== Data ==

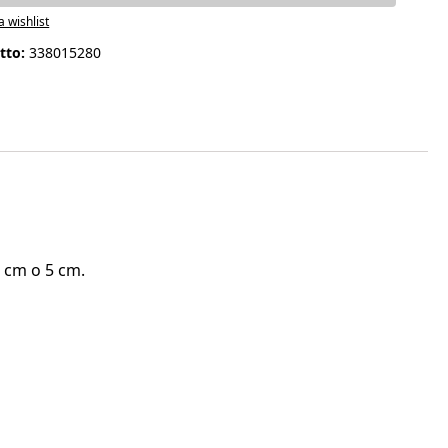
a wishlist
tto:
338015280
"
4 cm o 5 cm.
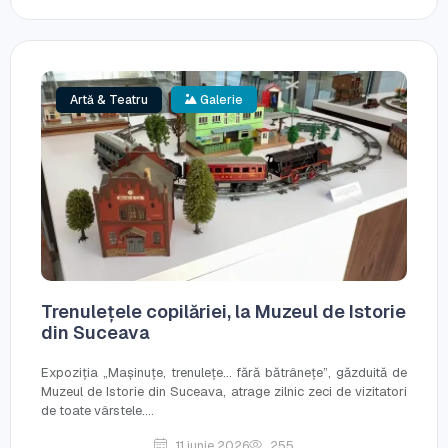
Artă & Teatru
Galerie
Trenulețele copilăriei, la Muzeul de Istorie
din Suceava
Expoziția „Mașinuțe, trenulețe... fără bătrânețe”, găzduită de
Muzeul de Istorie din Suceava, atrage zilnic zeci de vizitatori
de toate vârstele....
11 iunie 2026
255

===

*Work to be completed*
Restate each line of the records exactly; pictures do not belong in the copy.

*Exercise answer*
a wishlist
tto:
338015280
"
4 cm o 5 cm.
Artă & Teatru
Galerie
Trenulețele copilăriei, la Muzeul de Istorie
din Suceava
Expoziția „Mașinuțe, trenulețe... fără bătrânețe”, găzduită de
Muzeul de Istorie din Suceava, atrage zilnic zeci de vizitatori
de toate vârstele....
11 iunie 2026
255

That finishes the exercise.